Grotesker geht’s nicht

Die deutschen Steuerzahler haben TUI vor dem Absturz bewahrt; ob der Konzern damit auf Dauer gerettet ist, ist keineswegs sicher. Und was macht das Touristikunternehmen? Es bietet sich als „Fluchthelfer“ für vom Lockdown genervte Menschen an. Man kann es auch anders ausdrücken: Die nur dank staatlicher Hilfe noch flugfähige Airline hilft den Deutschen, den zweifellos unangenehmen und lästigen Folgen des Lockdowns für einige Zeit zu entkommen. 

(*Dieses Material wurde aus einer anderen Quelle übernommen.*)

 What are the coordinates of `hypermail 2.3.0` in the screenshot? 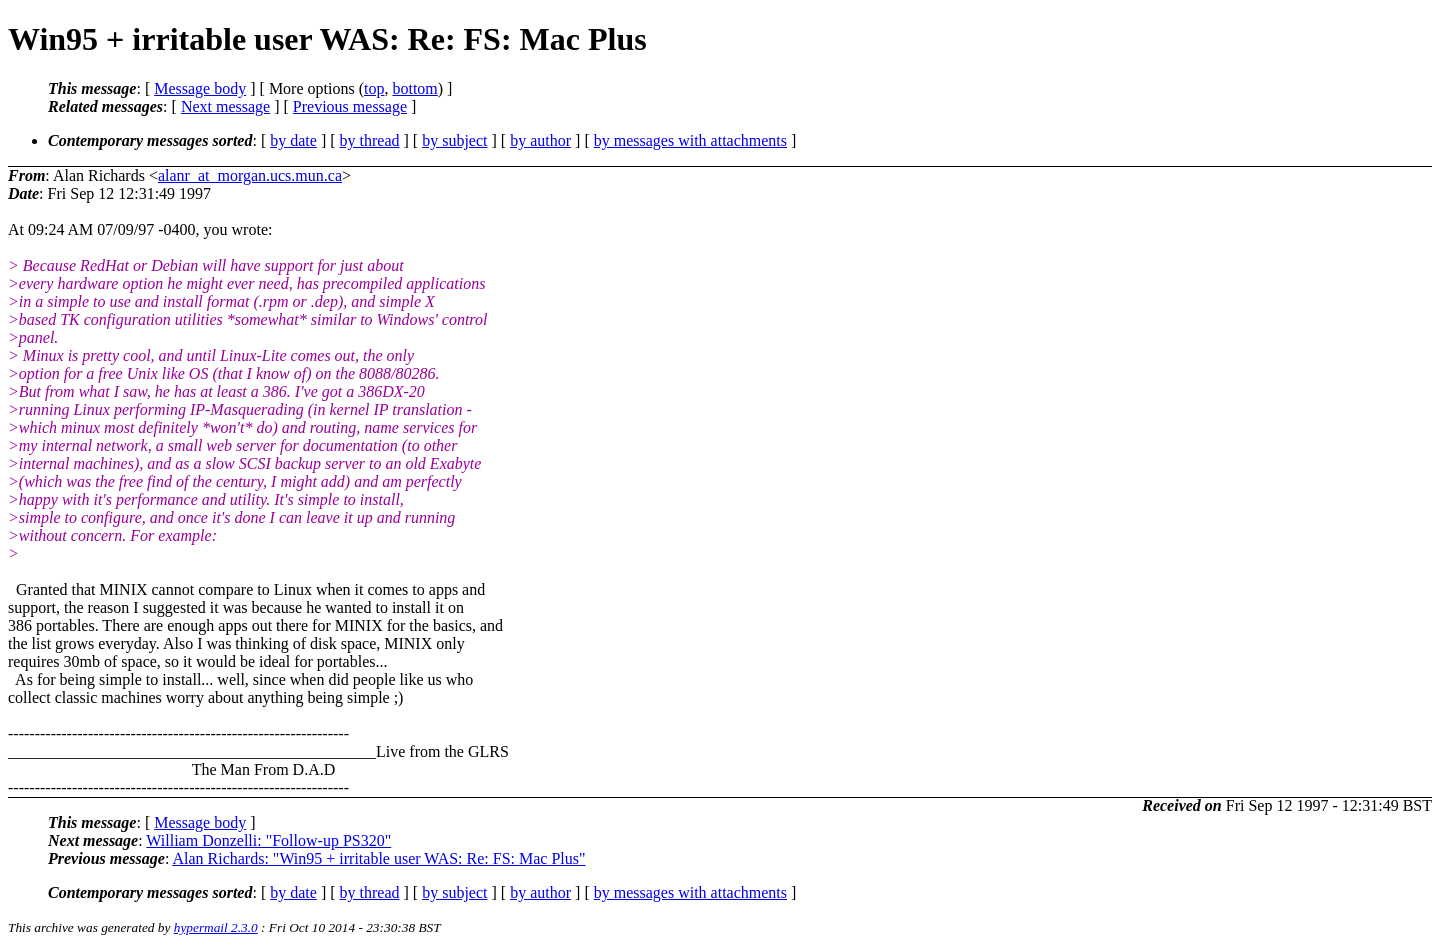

Grotesker geht’s nicht. Ein dank „Staatsknete“ noch nicht insolventes Unternehmen verdient daran, die Zahl der Kontakte und damit der Infektionsmöglichkeiten zu erhöhen – und unterläuft damit indirekt den Lockdown. Vielleicht kommen die Marketing-Experten von der TUI noch auf die Idee, mit folgendem Slogan zu werben: „Fliegen Sie der Ausgangssperre einfach davon – TUI.“

Richtige Entscheidung?

Nun ist das mit staatlicher Hilfe immer so eine Sache. Wenn der Staat Geld gibt, in diesem Fall in Form von Darlehen, kann er daraus nicht das Recht ableiten, das Unternehmen zu steuern. Das wäre auch nicht zu empfehlen, da die Ministerialbürokratie nicht unbedingt über besondere Managementfähigkeiten verfügt. Da reichen die Stichworte: Masken, Impfen, Testen. Aber es kann ebenfalls nicht im Sinn der Steuerzahler sein, unternehmerische Angebote mitzufinanzieren, die nicht so recht zur staatlichen Pandemiebekämpfung passen wollen.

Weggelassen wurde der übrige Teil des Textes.